Yo sonreía y agradecí por este cuento porque me daba alimento para escribir.
En eso pasa una mujer que iba escribiendo un número en el brazo de las personas que estábamos en la cola. Cuando llega a mí le pregunto para qué hace eso. Ella responde que es para garantizar la atención. Coloca el número dos en la palma de mi mano izquierda. Va colocando los números de diez en diez. No sé en cuál decena entré yo. Nos marcaron como a las reses.
A las tres de la tarde comienza a correr la voz de que el banco cerraría a las tres y media, que nos quedaríamos sin cobrar y que para colmo de males, el lunes sería bancario. Me salgo por primera vez de la cola. Le digo a las señoras que voy a buscar información.
Llego a la puerta del banco con la suerte de que estaba hablando una mujer regordeta, de pelo rizado y brakets en los dientes:
-       Está claro que no los vamos a atender a todos. Nosotros no somos esclavos. Les vamos a hacer el favor de trabajar hasta las cuatro. Los que queden tendrán que venir el martes.
-       ¿Y para qué nos pusieron números en las manos? – pregunto mientras me siento francamente idiota.
-       Señora, ¿yo la marqué?

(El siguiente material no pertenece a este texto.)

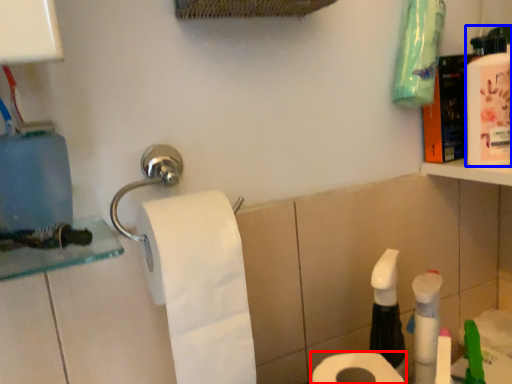 Question: Which point is further to the camera, toilet paper (highlighted by a red box) or mouthwash (highlighted by a blue box)?

Choices:
 (A) toilet paper
 (B) mouthwash

Answer: (B) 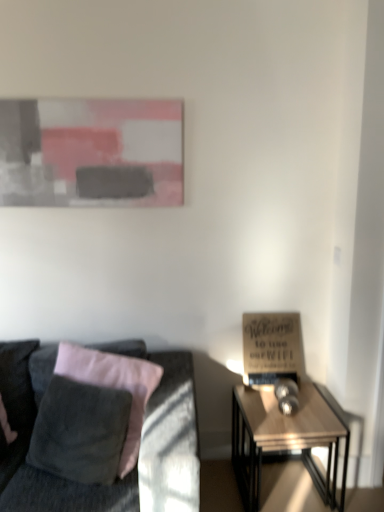 At what (x,y) coordinates should I click in order to perform the action: click on free spot above wooden glossy table at right (from a real-world perspective). Please return your answer as a coordinate pair (x, y). Image resolution: width=384 pixels, height=512 pixels. Looking at the image, I should click on (292, 413). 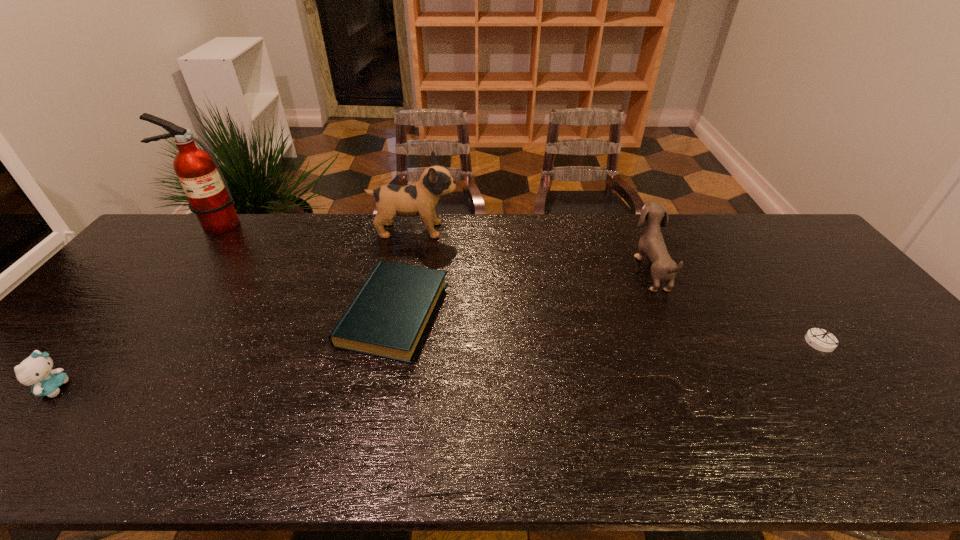 Locate an element on the screen. free point between the compass and the taller puppy is located at coordinates (617, 286).

Locate an element on the screen. The width and height of the screenshot is (960, 540). vacant space in between the third tallest object and the rightmost object is located at coordinates (735, 306).

Image resolution: width=960 pixels, height=540 pixels. Find the location of `vacant area that lies between the book and the fourth tallest object`. vacant area that lies between the book and the fourth tallest object is located at coordinates (224, 351).

At what (x,y) coordinates should I click in order to perform the action: click on vacant region between the nearest object and the compass. Please return your answer as a coordinate pair (x, y). Image resolution: width=960 pixels, height=540 pixels. Looking at the image, I should click on (437, 365).

Identify the location of vacant area that lies between the third shortest object and the tallest object. point(133,306).

The image size is (960, 540). I want to click on empty space between the fourth shortest object and the taller puppy, so click(533, 249).

Choose which object is the second nearest neighbor to the taller puppy. Please provide its 2D coordinates. Your answer should be formatted as a tuple, i.e. [(x, y)], where the tuple contains the x and y coordinates of a point satisfying the conditions above.

[(209, 197)]

I want to click on object that is the closest one to the fifth object from left to right, so click(x=822, y=340).

Identify the location of free location that satisfies the following two spatial constraints: 1. on the nozzle and handle of the book; 2. on the right side of the fire extinguisher. This screenshot has width=960, height=540. (142, 313). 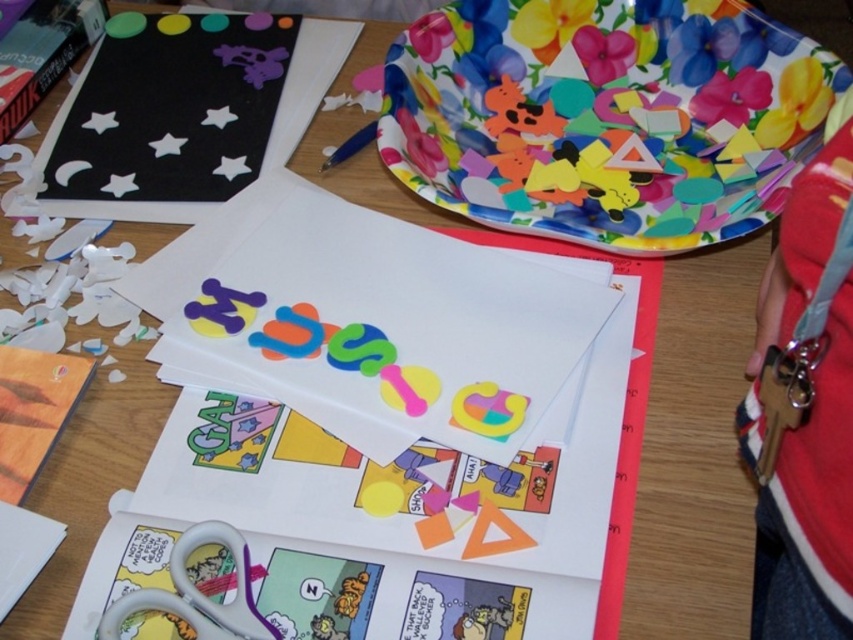 Question: Among these points, which one is farthest from the camera?

Choices:
 (A) (167, 611)
 (B) (279, 209)

Answer: (B)

Question: Which point appears farthest from the camera in this image?

Choices:
 (A) (206, 525)
 (B) (444, 172)

Answer: (B)

Question: Is matte paper at center positioned in front of white plastic scissors at lower left?

Choices:
 (A) no
 (B) yes

Answer: (A)

Question: Among these points, which one is farthest from the camera?

Choices:
 (A) (537, 102)
 (B) (282, 257)

Answer: (A)

Question: Does floral paper plate at upper right appear over white plastic scissors at lower left?

Choices:
 (A) no
 (B) yes

Answer: (B)

Question: Observing the image, what is the correct spatial positioning of matte paper at center in reference to white plastic scissors at lower left?

Choices:
 (A) left
 (B) right

Answer: (B) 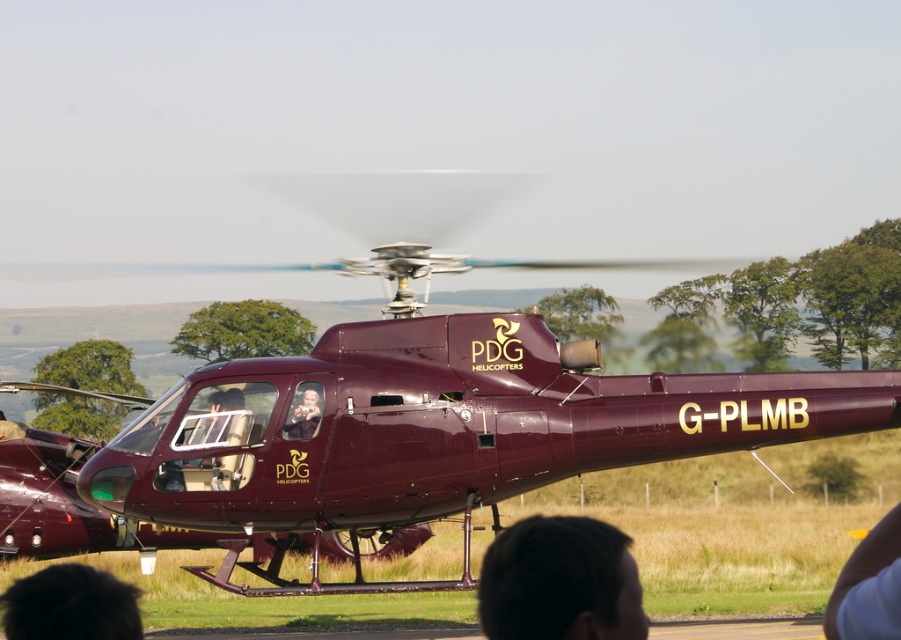 Question: Which point is farther to the camera?

Choices:
 (A) (58, 611)
 (B) (494, 605)

Answer: (A)

Question: Does dark brown hair at lower center have a lesser width compared to smooth plastic baby at center?

Choices:
 (A) yes
 (B) no

Answer: (B)

Question: Does maroon glossy helicopter at center appear on the right side of dark hair at lower left?

Choices:
 (A) yes
 (B) no

Answer: (A)

Question: Does maroon glossy helicopter at center have a smaller size compared to smooth plastic baby at center?

Choices:
 (A) no
 (B) yes

Answer: (A)

Question: Which of the following is the farthest from the observer?

Choices:
 (A) (385, 518)
 (B) (628, 584)

Answer: (A)

Question: Which point is closer to the camera?

Choices:
 (A) dark hair at lower left
 (B) smooth plastic baby at center

Answer: (A) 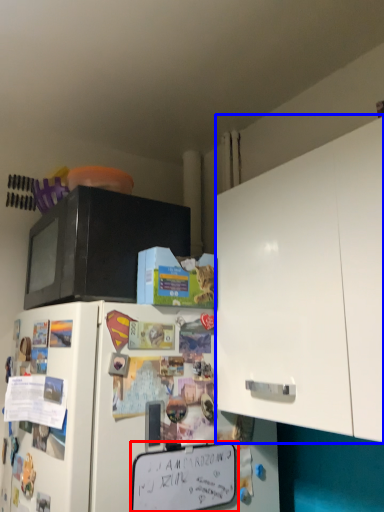 Question: Which of the following is the closest to the observer, bulletin board (highlighted by a red box) or cabinetry (highlighted by a blue box)?

Choices:
 (A) bulletin board
 (B) cabinetry

Answer: (B) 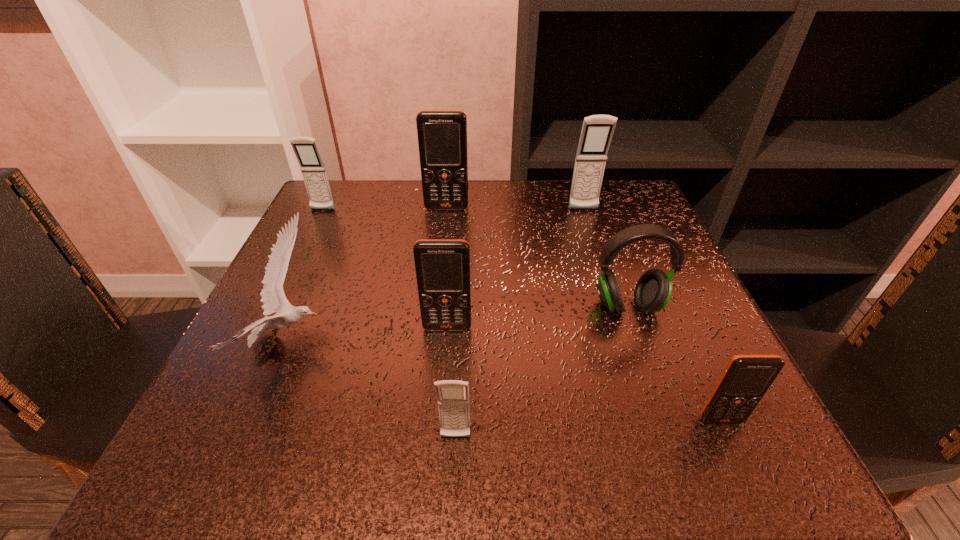 Locate an element on the screen. The image size is (960, 540). the rightmost orange cellular telephone is located at coordinates (746, 378).

Where is `the nearest object`? The image size is (960, 540). the nearest object is located at coordinates (453, 395).

Image resolution: width=960 pixels, height=540 pixels. In order to click on the second gray cellular telephone from right to left in this screenshot , I will do `click(453, 395)`.

Image resolution: width=960 pixels, height=540 pixels. I want to click on free location located 0.190m on the front-facing side of the second cellular telephone from right to left, so click(x=602, y=267).

I want to click on vacant space situated 0.240m on the screen of the biggest orange cellular telephone, so click(x=439, y=281).

You are a GUI agent. You are given a task and a screenshot of the screen. Output one action in this format:
    pyautogui.click(x=<x>, y=<y>)
    Task: Click on the free space located 0.200m on the front-facing side of the leftmost gray cellular telephone
    The height and width of the screenshot is (540, 960).
    Given the screenshot: What is the action you would take?
    pyautogui.click(x=293, y=270)

I want to click on vacant space located 0.090m on the screen of the second smallest orange cellular telephone, so click(x=444, y=377).

At what (x,y) coordinates should I click in order to perform the action: click on vacant region located on the ear cups of the headset. Please return your answer as a coordinate pair (x, y). Looking at the image, I should click on pos(662,406).

I want to click on vacant point located at the tip of the beak of the gull, so click(x=548, y=341).

Image resolution: width=960 pixels, height=540 pixels. Identify the location of gull at the near edge. [x=273, y=298]. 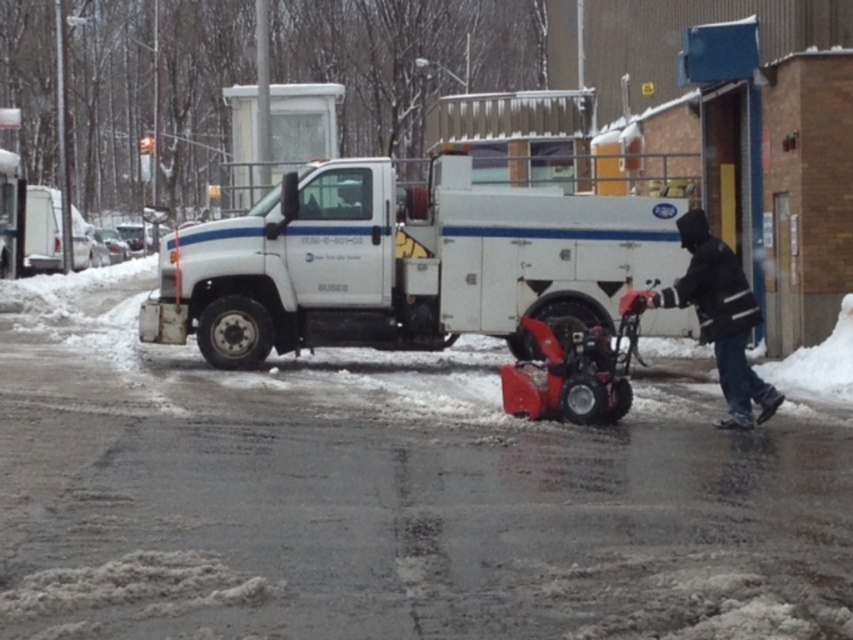 In the scene shown: Does white matte truck at center have a smaller size compared to black matte jacket at center?

Yes, white matte truck at center is smaller than black matte jacket at center.

Does white matte truck at center appear over black matte jacket at center?

Yes.

Which is behind, point (592, 260) or point (727, 384)?

Point (592, 260)

Locate an element on the screen. This screenshot has width=853, height=640. white matte truck at center is located at coordinates [x=402, y=262].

No, ¿verdad? Que algún espontáneo haya salido a hacer eso no quiere decir que el banco esté obligado a atenderlos.
-       Pero anunciaron un operativo especial… -continúa la idiota que se había apoderado de mí.
-       Bueno, señora, ¿qué más quiere? trabajaremos hasta las cuatro. – Se da la media vuelta y entra. 
Yo también me doy la media vuelta y camino hasta mi puesto en la cola, obediente, furiosa, humillada. Cuento lo que me dijeron. Todos nos quedamos ahí. Pegados a la acera. No sé para qué.
Tres y veinte. Decido llamar al número de teléfono que aparece en la libreta. Me atiende un joven cuyo nombre era Jefferson, el apellido no lo entendí. Le expongo la situación, él pide mi número de cédula. Se lo doy. Me pide que espere. Espero. “Gracias por su tiempo de espera, señora, los reclamos se deben hacer por las redes sociales del banco. ¿Algo más en lo que pueda ayudarla? Buenas tardes.”
Claudicar nunca, rendirse jamás. Escribo un tuit a la cuenta del banco, escribo otro. Pido que intervengan esa agencia. Estoy furiosa, pero soy impotente.
Hay truenos. El cielo se puso gris, completamente gris. Hace mucha brisa, viento, mejor dicho. Seguimos pegados a la acera. No sé para qué, no sé hasta cuando. A lo lejos veo que se acerca mi esposo caminando. Me había dicho que me buscaría a las tres si yo no había salido antes. Me ve, se acerca y me pregunta qué hago ahí, dice que es obvio que no cobraría. Que hay cuadra y media de gente delante de mí, que el banco ya va a cerrar. No sé que decirle.
En ese justo momento, como a propósito, como planificado, llega un viento fuertísimo, huracanado que rompe varios gajos del árbol inmenso y frondoso que está en la esquina del banco. La cola se disuelve. Todos corremos lejos de la lluvia de ramas y yo, mientras corro agarrada de la mano de mi esposo, pienso en las maneras que tiene la vida para arrancarnos de donde no debemos estar.